Endpoint Prevention glossary

Endpoint Prevention is available to Managed Detection and Response and Managed Threat Complete customers who also have the Next-Generation Antivirus or Ransomware Prevention add-ons.

The key terms defined here will help you understand how Endpoint Prevention works.

agent

This is the generalized, informal term for the Insight Agent - Rapid7's data collection, monitoring, and response software that you install on your assets. The data the Insight Agent routinely and silently collects is sent to the Insight Platform for analysis and powers several of your Insight products, of which InsightIDR and InsightVM are prominent members.

The Insight Agent itself functions as a package of several independent components which can vary depending on the operating systems you have in your environment, your security goals, and the Rapid7 products you subscribe to. The Endpoint Prevention feature is the latest of these components and is designed for use with InsightIDR.

agent action

When one of Endpoint Prevention's engines detects a threat, your configuration determines what action the Insight Agent will take on that asset. Agents can block, disinfect, or quarantine threats, or simply alert on them (known as "Detection Only").

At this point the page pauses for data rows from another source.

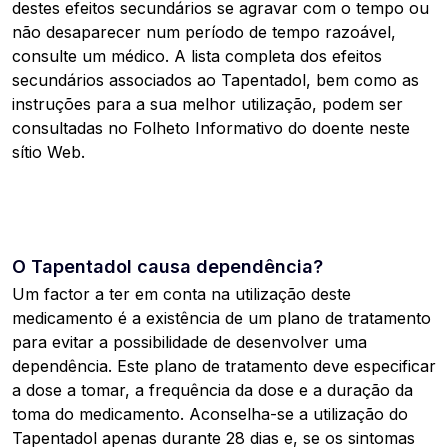
destes efeitos secundários se agravar com o tempo ou
não desaparecer num período de tempo razoável,
consulte um médico. A lista completa dos efeitos
secundários associados ao Tapentadol, bem como as
instruções para a sua melhor utilização, podem ser
consultadas no Folheto Informativo do doente neste
sítio Web.
O Tapentadol causa dependência?
Um factor a ter em conta na utilização deste
medicamento é a existência de um plano de tratamento
para evitar a possibilidade de desenvolver uma
dependência. Este plano de tratamento deve especificar
a dose a tomar, a frequência da dose e a duração da
toma do medicamento. Aconselha-se a utilização do
Tapentadol apenas durante 28 dias e, se os sintomas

Some agent actions are specific to a particular prevention engine and aren't available for others. See the prevention policies article for details.

asset

In Rapid7 terms, an "asset" is any device on your network, whether physical or virtual, that your business owns and has a security interest in. On-premises desktop workstations, take-home employee laptops, servers, and virtual machines are all examples of assets.

Assets with an installed Insight Agent can benefit from the threat detection, antivirus, and response capabilities of Endpoint Prevention.

exclusion

If you want Endpoint Prevention to ignore certain asset behavior that would otherwise trigger an agent action, you can configure and apply exclusions to meet that use case. You can exclude some behaviors that you consider benign and not worth monitoring, are actually legitimate processes coming from other software you control, or are simply not relevant to your security concerns.

See the exclusions article for more information and configuration instructions.

prevention engine

Endpoint Prevention's ability to detect and respond to threats comes from several prevention engines. Each engine is functionally a category of logical rules or known bad signatures designed to detect specific types of behavior. When such behavior is detected, they respond with an agent action and create an alert tagged with a pre-arranged priority.

You can read about each engine in the prevention policies article.

prevention group

All agents in your Endpoint Prevention program are organized in units called prevention groups. Each of these groups, whether you use the single default group or supplement it with additional custom groups, has exclusive control of their member agents. Prevention groups are the object to which you attach a prevention policy, configure agent membership, and apply exclusions.

See the prevention groups article for more information and configuration instructions.

prevention policy

The configuration of each prevention engine and the selection of the engines you decide to use overall constitute a prevention policy that you attach to a prevention group. Rapid7 maintains a default policy that provides baseline protection from threats, but you are free to create custom policies that better suit your Endpoint Prevention goals.

See the prevention policies article for more information and configuration instructions.

prevention rule

The logic that a prevention engine uses to detect threats is made up of prevention rules. Each of these rules is available for viewing within InsightIDR's Detection Management experience.

rule action

Separate from an agent action, a rule action instructs InsightIDR on how to respond when the conditions of a prevention rule are triggered. InsightIDR can either create an investigation based on the triggering of the rule, generate an alert, or do nothing.

rule priority

When a prevention engine responds to a detected threat with an agent action, it also tags the detection with a priority level you configure in your prevention policy. This designation is called rule priority. In the context of InsightIDR, rule priority is used to inform your security practitioners of the urgency they should respond to investigations or alerts generated by the rule being triggered.